On Nov. 27, a bystander could have died if a bullet a went a foot to the side of where it hit. Just after midnight, a woman was walking to her car after leaving a bar on Bluff Road when a fight started in the parking lot, a deputy’s report said. As she passed the altercation, the woman felt a pain in her arm. She was shot.
“The availability of guns here is unprecedented,” Holbrook said.
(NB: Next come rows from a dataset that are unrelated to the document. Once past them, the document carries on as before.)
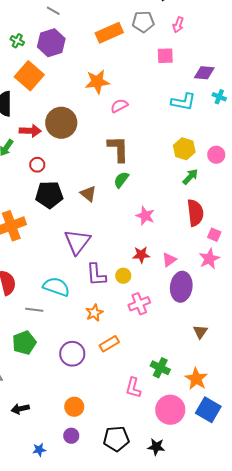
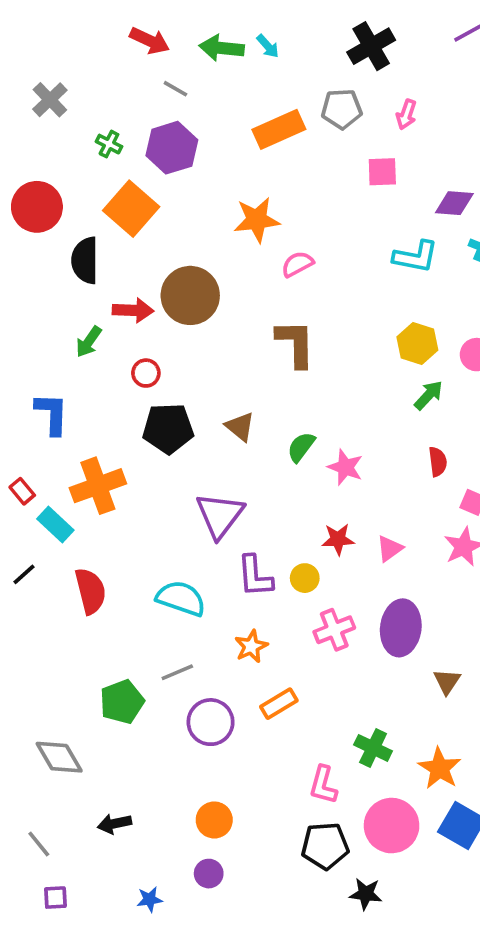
green semicircle: (121, 180) -> (301, 447), moved
red semicircle: (195, 213) -> (438, 462), size x0.6
purple ellipse: (181, 287) -> (401, 628), moved
gray line: (34, 310) -> (177, 672), moved, turned -30
black pentagon: (116, 439) -> (325, 846), moved

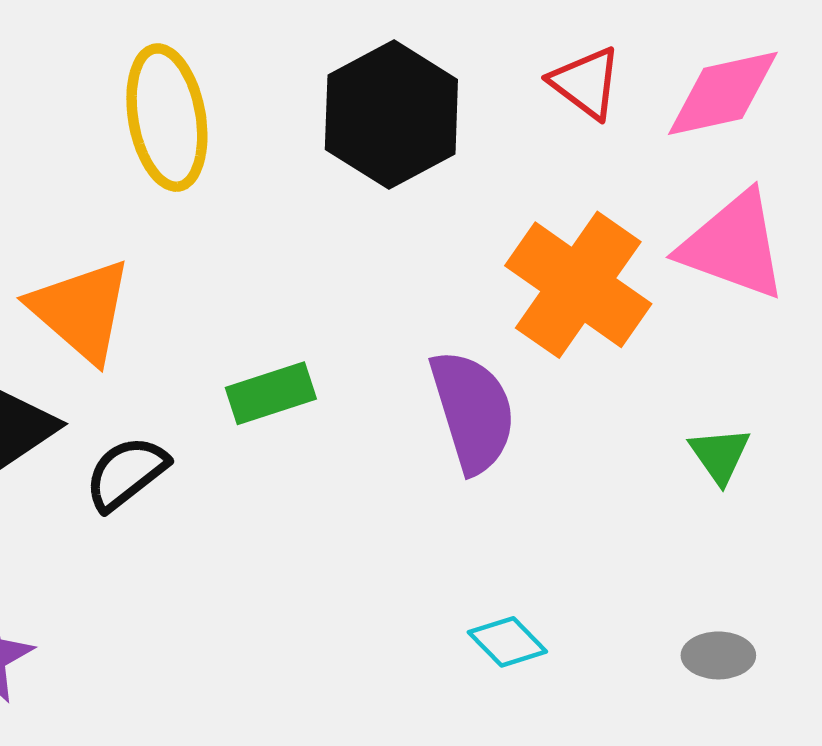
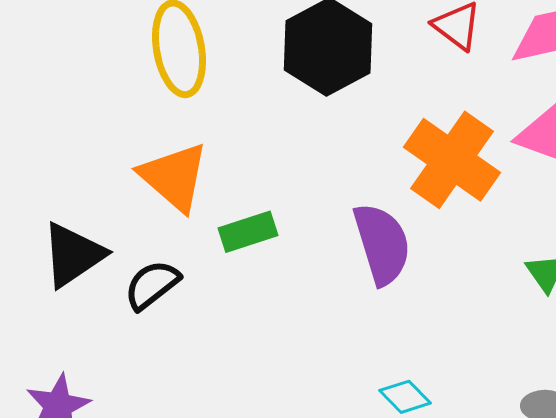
orange triangle: (81, 310) -> (174, 177), moved

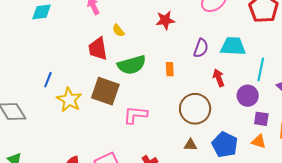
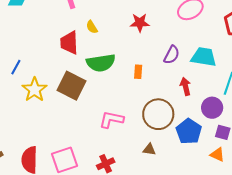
pink L-shape: (135, 115) -> (111, 120), moved
blue pentagon: (225, 145) -> (189, 131), moved

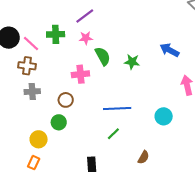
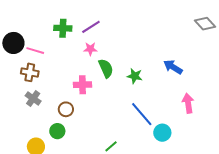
green cross: (56, 34) -> (63, 28), moved
pink line: (31, 44) -> (35, 51), turned -30
gray cross: (32, 92) -> (33, 98), turned 35
blue line: (117, 109) -> (142, 114), moved, turned 48

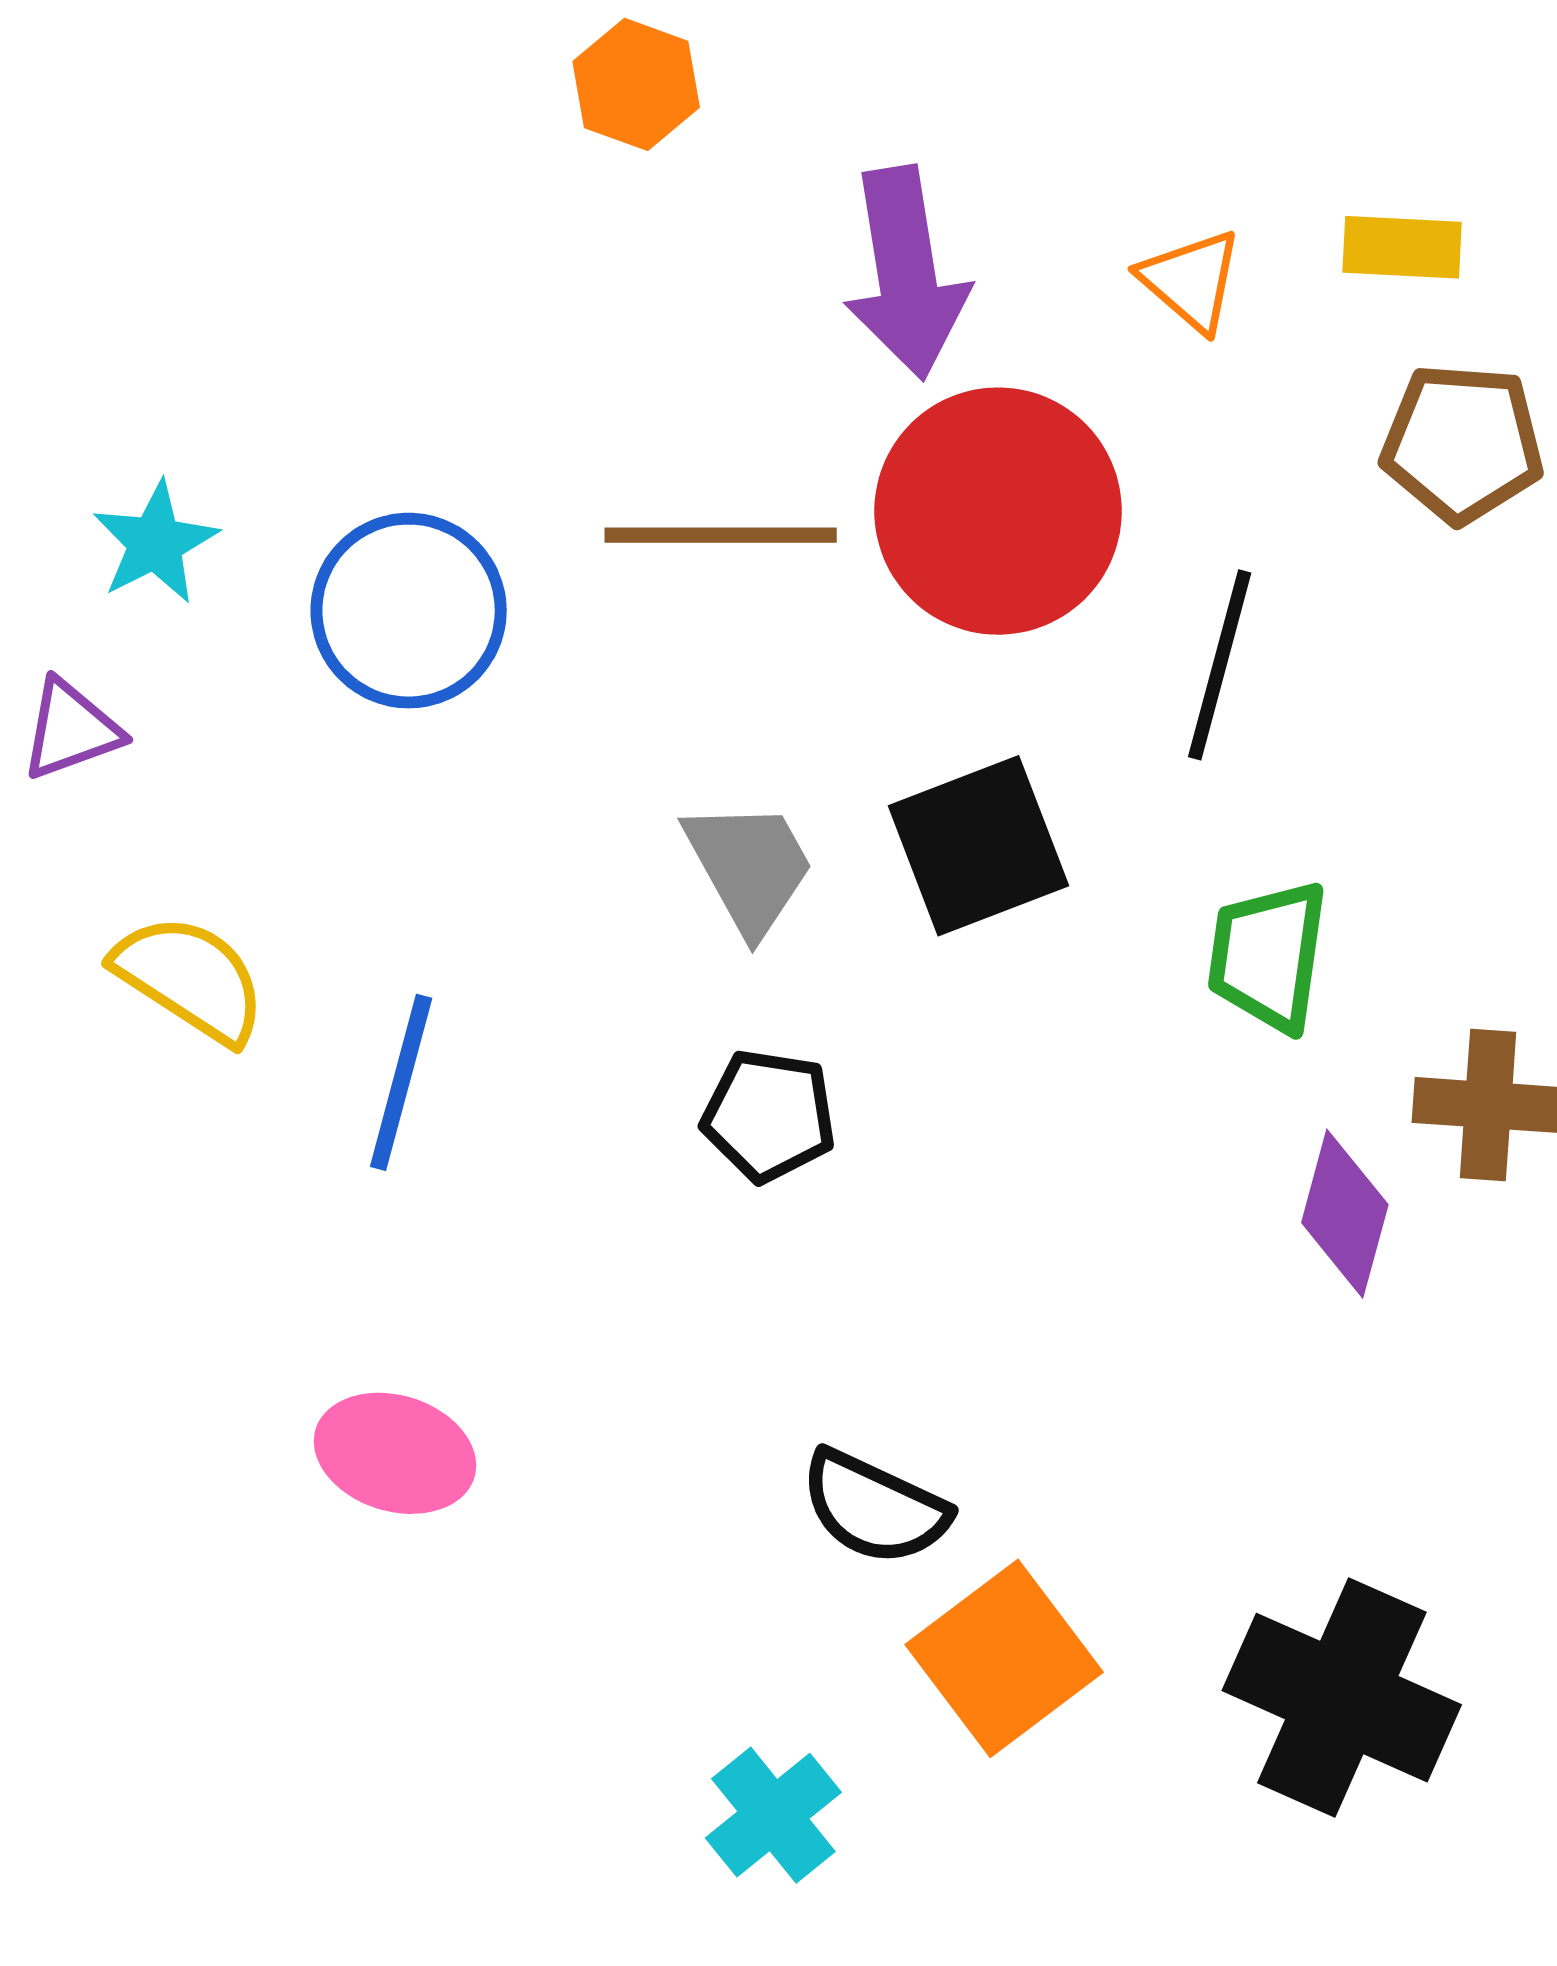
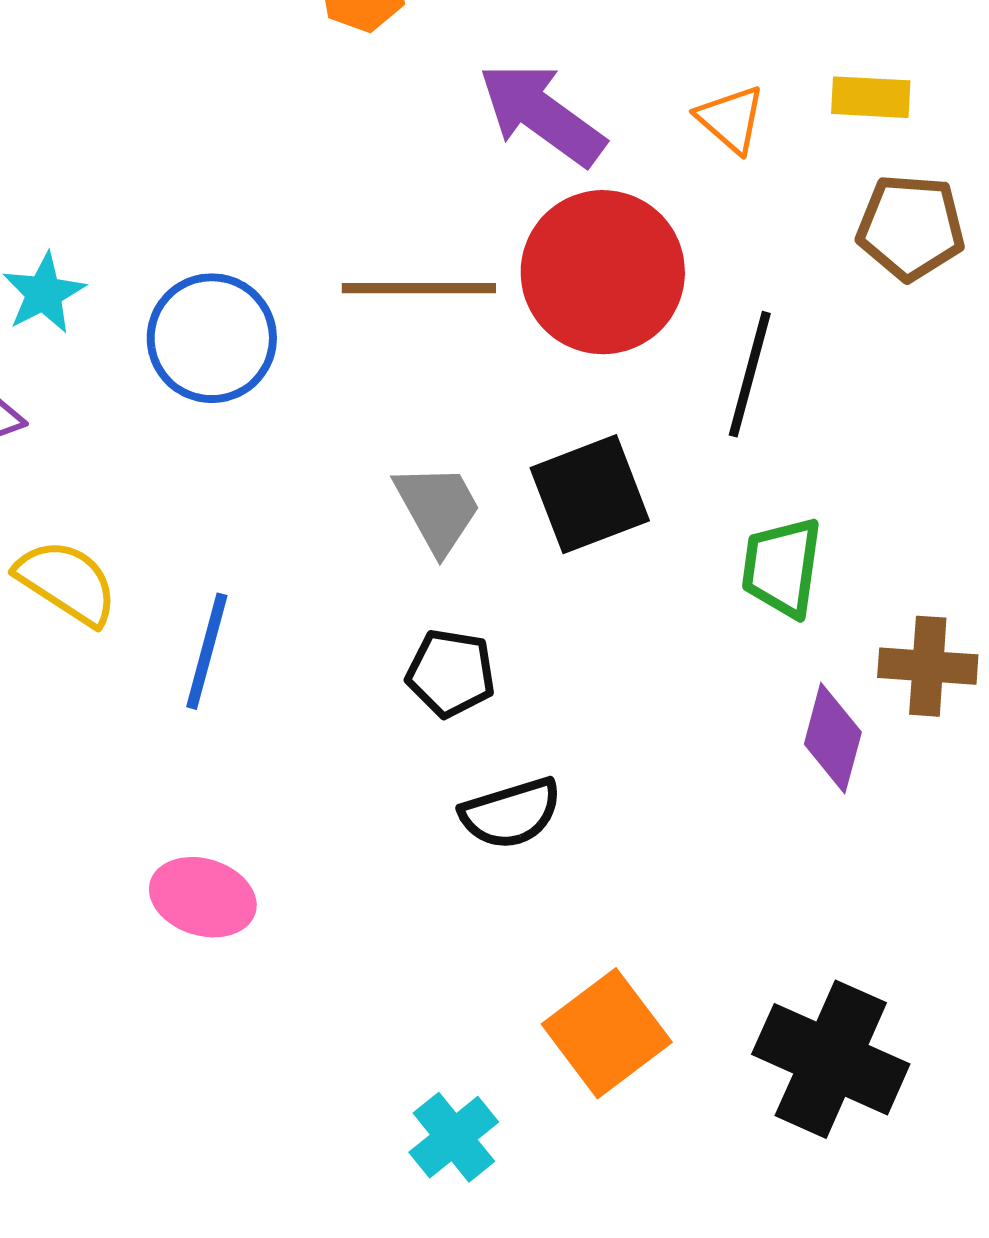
purple arrow: (906, 273) -> (542, 114), turned 135
black semicircle: (874, 1508) -> (511, 813), moved, turned -42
And people, particularly younger people, “make emotional decisions that have serious consequences.”
Through community meetings and stressing the punishments for gun crimes through billboards and other methods, Holbrook said the police department tries “every opportunity that we get” to stop people from using bullets to end disputes.
This year, Holbrook and Lott, who have emphasized that legal, safe gun ownership is not a problem, supported a legislative proposal to increase penalties for illegal gun possession in hopes of warning people against gun crime and keeping repeat offenders in prison longer.
Holbrook pointed to efforts such as supporting new laws, investing in new technologies, focusing on repeat offenders and engaging in communities affected by shootings. “There needs to be a combination of all that to change a culture” of violence and to see less deadly and painful weeks like the one that recently passed, Holbrook said.
For Bradley, helping young people find jobs and involving them in the safety of their communities are equally important strategies for ensuring guns don’t continue to ruin lives. He calls this “empowering people ... to succeed without gun violence.”
“Gangs and guns give people a sense of power,” Bradley said. “Giving people esteem can turn them away from that.”
That provides the crucial element to stopping the shootings to Bradley.
“The biggest part of reducing gun violence is giving people hope,” he said.